I have been thinking about spelling words. (I promise, this relates to you.)
See, I have a kiddo who learns very differently than most people do.
And I have seen with blinding clarity that English is the most arbitrary, maddening, and illogical language on the planet and was clearly designed by a bunch of sadistic mental patients.
And then I fantasize about lighting a dictionary on fire and hurling it at the Spelling Police.
Because spelling tests, like so much of life, are a binary proposition.
Correct, or incorrect.
Done, or incomplete.
Good, or not good enough.
But those yes-or-no labels are so misleading!
They only show the thinnest skin of what’s really happening.
It reminds me of being the parent of an infant, when I spent hours every day wiping, cleaning, rocking, soothing, changing, feeding, wiping up, et cetera– but anyone who walked through the door would only have seen a sticky, crying baby. In other words, a motherhood fail.
To return to the vagaries of the English language for a moment, consider the following attempts at the word ‘exciting’:
- atskaytymg
- eksyteen
- exsiteing
- exiting
- exsiting
They’re all wrong. They’re all EQUALLY wrong.
There’s no way to show that actually there’s major progress happening here. In fact, the final one is actually really, REALLY close– it even has a correct placeholder after the ‘x’– (which it should not even need according to the laws of phonics ahem)– it just happens to be the wrong one.
A lot of us feel like we’re getting big red Xs on the spelling tests of our lives.
We work out and work out and we still can’t fit into our favorite jeans.
We edit draft after draft of a piece of writing but it still gets rejected.
We go on interview after interview but still don’t get the job.
We file and file and file but there’s still a stack of paper on our desks.
We have day after happy day with our kids but they have a public meltdown when the grandparents are watching.
It’s so easy to feel like we’re failing ALL the time. Because in the world out there, what mostly defines us are those external labels. How we look. The grades we got. The job title we told. Our marital status. How big our house is.
Or, depending on your community, the signs and signifiers might be very different: how long your dreads are, whether your kid’s lunch looks like a work of art, or whether you drive or cycle (oh hello, Portland!).
That’s why it’s so important to cultivate a space inside ourselves where we know the truth.
We need a witness inside ourself who…
Applauds every single brave email, blog post, and next draft as a huge triumph of courage.
Values every single kiss and kind word above how your kid looks in the Christmas letter.
Counts every meal, laundry, carpool, suitcase packed, bill paid, and litterbox changed.
Acknowledges all those invisible efforts that the rest of the world will never know about.
Which is all a roundabout way of saying:
Don’t be discouraged, dearheart.
If you keep working and working at something and can’t seem to cross that magic finish line where the whole world sees what you’ve done and applauds it as ‘good,’ you have to start listening inward for a different sort of applause.
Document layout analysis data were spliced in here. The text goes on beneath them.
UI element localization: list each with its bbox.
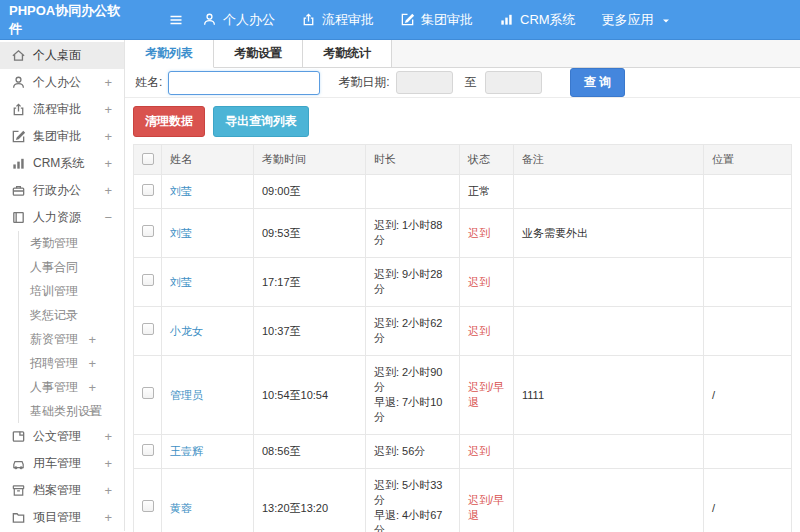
tab-label: 考勤统计 (323, 46, 371, 60)
sidebar-item[interactable]: 项目管理+ (0, 504, 124, 531)
name-cell: 小龙女 (162, 307, 254, 356)
navbar-item-label: 个人办公 (223, 11, 275, 29)
expand-toggle-icon[interactable]: − (104, 210, 112, 225)
duration-text: 早退: 4小时67分 (374, 508, 451, 532)
checkbox-cell (134, 307, 162, 356)
sidebar-item[interactable]: 人事管理+ (18, 375, 124, 399)
navbar-item[interactable]: 个人办公 (202, 11, 275, 29)
share-icon (301, 12, 316, 27)
navbar-item[interactable]: 流程审批 (301, 11, 374, 29)
status-cell: 迟到 (460, 258, 514, 307)
remark-cell (514, 258, 704, 307)
share-icon (11, 102, 26, 117)
expand-toggle-icon[interactable]: + (104, 156, 112, 171)
employee-name-link[interactable]: 小龙女 (170, 325, 203, 337)
expand-toggle-icon[interactable]: + (88, 380, 96, 395)
sidebar-item-label: 人力资源 (33, 209, 81, 226)
row-checkbox[interactable] (142, 274, 154, 286)
expand-toggle-icon[interactable]: + (104, 510, 112, 525)
clean-data-button[interactable]: 清理数据 (133, 106, 205, 137)
attendance-time: 09:53至 (262, 227, 301, 239)
expand-toggle-icon[interactable]: + (104, 183, 112, 198)
duration-text: 迟到: 5小时33分 (374, 478, 451, 508)
employee-name-link[interactable]: 刘莹 (170, 185, 192, 197)
sidebar-item[interactable]: 奖惩记录 (18, 303, 124, 327)
employee-name-link[interactable]: 刘莹 (170, 276, 192, 288)
remark-cell (514, 435, 704, 469)
navbar-item[interactable]: 更多应用 (602, 11, 672, 29)
book-icon (11, 210, 26, 225)
sidebar-item[interactable]: 集团审批+ (0, 123, 124, 150)
sidebar-item[interactable]: 用车管理+ (0, 450, 124, 477)
checkbox-cell (134, 175, 162, 209)
hamburger-menu-icon[interactable] (168, 12, 184, 28)
sidebar-item[interactable]: 个人办公+ (0, 69, 124, 96)
query-button[interactable]: 查 询 (570, 68, 625, 97)
status-badge: 迟到 (468, 445, 490, 457)
tab-item[interactable]: 考勤列表 (125, 40, 214, 68)
sidebar-item[interactable]: 流程审批+ (0, 96, 124, 123)
expand-toggle-icon[interactable]: + (104, 483, 112, 498)
sidebar-item[interactable]: CRM系统+ (0, 150, 124, 177)
column-header: 位置 (704, 145, 792, 175)
table-row: 王壹辉08:56至迟到: 56分迟到 (134, 435, 792, 469)
navbar-item-label: CRM系统 (520, 11, 576, 29)
navbar-item[interactable]: CRM系统 (499, 11, 576, 29)
row-checkbox[interactable] (142, 444, 154, 456)
sidebar-item[interactable]: 招聘管理+ (18, 351, 124, 375)
expand-toggle-icon[interactable]: + (88, 332, 96, 347)
expand-toggle-icon[interactable]: + (104, 456, 112, 471)
row-checkbox[interactable] (142, 500, 154, 512)
employee-name-link[interactable]: 黄蓉 (170, 502, 192, 514)
sidebar-item[interactable]: 基础类别设置+ (18, 399, 124, 423)
employee-name-link[interactable]: 王壹辉 (170, 445, 203, 457)
location-text: / (712, 389, 715, 401)
user-icon (202, 12, 217, 27)
export-list-button[interactable]: 导出查询列表 (213, 106, 309, 137)
expand-toggle-icon[interactable]: + (104, 129, 112, 144)
archive-icon (11, 483, 26, 498)
expand-toggle-icon[interactable]: + (104, 429, 112, 444)
row-checkbox[interactable] (142, 184, 154, 196)
row-checkbox[interactable] (142, 387, 154, 399)
sidebar-item[interactable]: 档案管理+ (0, 477, 124, 504)
duration-text: 迟到: 2小时90分 (374, 365, 451, 395)
duration-cell: 迟到: 9小时28分 (366, 258, 460, 307)
expand-toggle-icon[interactable]: + (104, 75, 112, 90)
sidebar-item[interactable]: 培训管理 (18, 279, 124, 303)
location-cell (704, 435, 792, 469)
remark-text: 1111 (522, 389, 544, 401)
employee-name-link[interactable]: 刘莹 (170, 227, 192, 239)
tab-item[interactable]: 考勤统计 (303, 40, 392, 67)
date-from-input[interactable] (396, 71, 453, 94)
name-input[interactable] (168, 71, 320, 95)
location-text: / (712, 502, 715, 514)
sidebar-item[interactable]: 行政办公+ (0, 177, 124, 204)
attendance-time: 10:54至10:54 (262, 389, 328, 401)
name-cell: 刘莹 (162, 209, 254, 258)
sidebar-item[interactable]: 考勤管理 (18, 231, 124, 255)
tab-item[interactable]: 考勤设置 (214, 40, 303, 67)
attendance-time: 13:20至13:20 (262, 502, 328, 514)
date-to-input[interactable] (485, 71, 542, 94)
sidebar-item[interactable]: 人事合同 (18, 255, 124, 279)
navbar-item[interactable]: 集团审批 (400, 11, 473, 29)
sidebar-item[interactable]: 人力资源− (0, 204, 124, 231)
sidebar-item[interactable]: 个人桌面 (0, 42, 124, 69)
sidebar-item-label: 用车管理 (33, 455, 81, 472)
expand-toggle-icon[interactable]: + (88, 404, 96, 419)
row-checkbox[interactable] (142, 225, 154, 237)
sidebar-item[interactable]: 薪资管理+ (18, 327, 124, 351)
employee-name-link[interactable]: 管理员 (170, 389, 203, 401)
duration-cell: 迟到: 2小时90分早退: 7小时10分 (366, 356, 460, 435)
status-badge: 迟到/早退 (468, 494, 504, 521)
sidebar-item-label: 流程审批 (33, 101, 81, 118)
expand-toggle-icon[interactable]: + (88, 356, 96, 371)
expand-toggle-icon[interactable]: + (104, 102, 112, 117)
sidebar-item[interactable]: 公文管理+ (0, 423, 124, 450)
time-cell: 08:56至 (254, 435, 366, 469)
row-checkbox[interactable] (142, 323, 154, 335)
location-cell: / (704, 469, 792, 532)
duration-cell: 迟到: 2小时62分 (366, 307, 460, 356)
select-all-checkbox[interactable] (142, 153, 154, 165)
You have to start giving yourself gold stars for effort, not just for achievement. (It turns out this is true for kids, too, but I digress.)
And here’s a very practical way to do that, since the compassionate witness in us can be a slippery, elusive little wraith:
Start tracking what you do, not how it looks.
Back when I had a very little one, I actually started counting how many diaper changes, feedings, and cleanups I did every day. I had a piece of paper on the fridge where I kept track with little tally marks. The results blew my mind and helped me realize that I wasn’t a total loser– I was just doing a Sisyphean task. It turned out I wasn’t lazy or incompetent– I was just doing a HUGE amount of work that was completely invisible to the outside world!
If you’re feeling similarly overwhelmed, whether by a baby, a new business, or a crazy project at work, try this simple little thing:
Start tracking every little thing you do. Scribble down notes about how many hours you’re in meetings, how many emails you answer, how many hours you’re in the car, how many times you buy groceries or do laundry or make appointments– write it all down.
Every single one of my clients who has done this– even the ones who were afraid to, because they ‘waste so much time’– ended up feeling enormously proud, amazed, and relieved.
For the past three years, a friend and I have been sending each other weekly summits, in which we write up all the things we did that week and set goals for the next one. It’s unbelievably cheering to know that one other person is witnessing my hard work, even when the fruits of my labor are nonexistent yet. You might like to get an accountability buddy of your own; I highly recommend it.
We have to claim the reality of what we do; we have to believe it more than any labels the world slaps on us. That’s how we get to write our own damn labels.
I don’t know about you, but my label says ‘epic fucking badass,’ and I’m keeping it. And in the meantime, I’m sending you a whole constellation of gold stars.